First, pour hot water over a bowl of noodles and let them sit for about 20 minutes until they soften. Once they’re ready, set them aside.

Next, take a chicken breast and cut it into a butterfly shape. Use a meat hammer to tenderize the chicken. Then, season it with basic seasoning salt and pepper and slice it into thin strips.

Now, heat a pan and add 1 tablespoon of olive oil. Toss in the chicken strips and start cooking. Once the chicken begins to cook, add in the roughly chopped broccoli and minced garlic. Stir and cook until the chicken is tender and the garlic is fragrant. Set this mixture aside.

In the same pan, add a little more olive oil. Crack two eggs into the pan and scramble them. Let them cook for a bit, then add in the noodles and the chicken-broccoli mixture. Pour in 1 tablespoon of soy sauce and stir-fry everything together until well mixed and heated through.

Once everything is cooked and combined, transfer it to a platter.

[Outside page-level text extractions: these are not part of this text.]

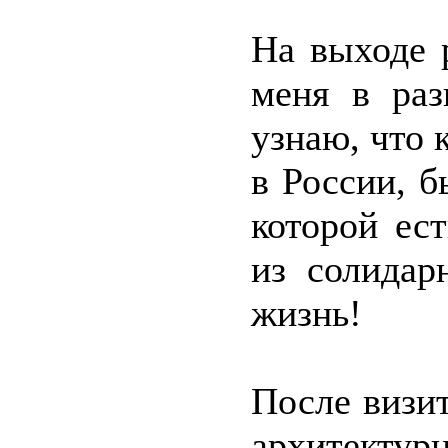
На выходе 
меня в раз
узнаю, что 
в России, б
которой ес
из солидар
жизнь!
После визит
архитектур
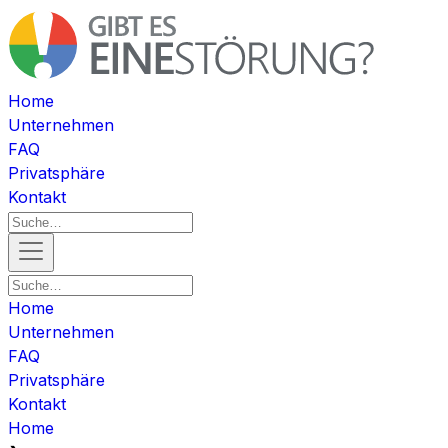
Home
Unternehmen
FAQ
Privatsphäre
Kontakt
Home
Unternehmen
FAQ
Privatsphäre
Kontakt
Home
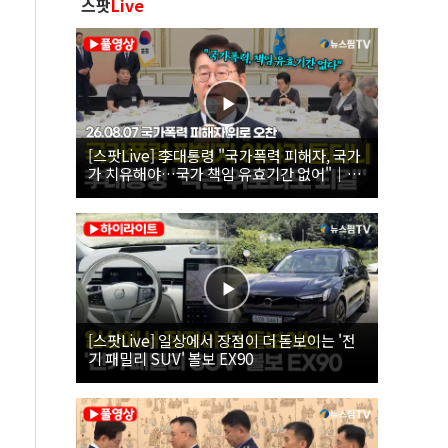
스팟
Live
[스팟Live] 李대통령 "국가폭력 피해자, 국가
가 치유해야…국가 책임 유효기간 없어"｜
26.08.07 국가폭력 피해자 위로 오찬
[스팟Live] 일상에서 장점이 더 돋보이는 '전
기 패밀리 SUV' 볼보 EX90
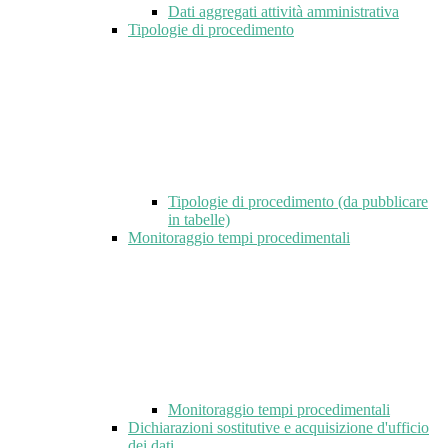
Dati aggregati attività amministrativa
Tipologie di procedimento
Tipologie di procedimento (da pubblicare
in tabelle)
Monitoraggio tempi procedimentali
Monitoraggio tempi procedimentali
Dichiarazioni sostitutive e acquisizione d'ufficio
dei dati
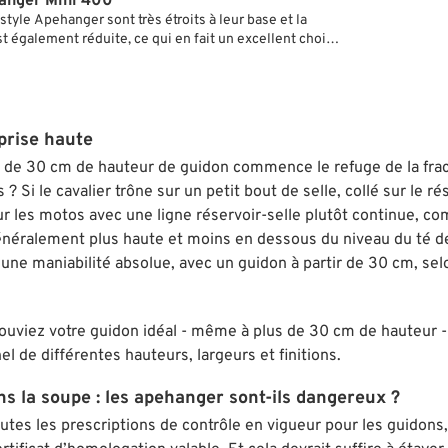
anger Mini 400
tyle Apehanger sont très étroits à leur base et la
st également réduite, ce qui en fait un excellent choix
rs ou bobbers construits tout en finesse.
prise haute
ir de 30 cm de hauteur de guidon commence le refuge de la fract
s ? Si le cavalier trône sur un petit bout de selle, collé sur le r
r les motos avec une ligne réservoir-selle plutôt continue, co
énéralement plus haute et moins en dessous du niveau du té de
t une maniabilité absolue, avec un guidon à partir de 30 cm, selo
ouviez votre guidon idéal - même à plus de 30 cm de hauteur 
l de différentes hauteurs, largeurs et finitions.
s la soupe : les apehanger sont-ils dangereux ?
utes les prescriptions de contrôle en vigueur pour les guidons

Garnish with freshly chopped green onions for an added touch of flavor and color.

Diet tips :

Low in Fat: If you’re aiming for a lower-fat meal, you can reduce the amount of olive oil and omit the egg.

Protein-Packed: Chicken and eggs provide a solid amount of lean protein, which helps in muscle-building and maintaining fullness.

High in Fiber: The broccoli and noodles provide fiber, which helps digestion and keeps you feeling full longer.

Low Carb Option: For a low-carb alternative, you could swap the noodles for zucchini noodles or another vegetable-based substitute.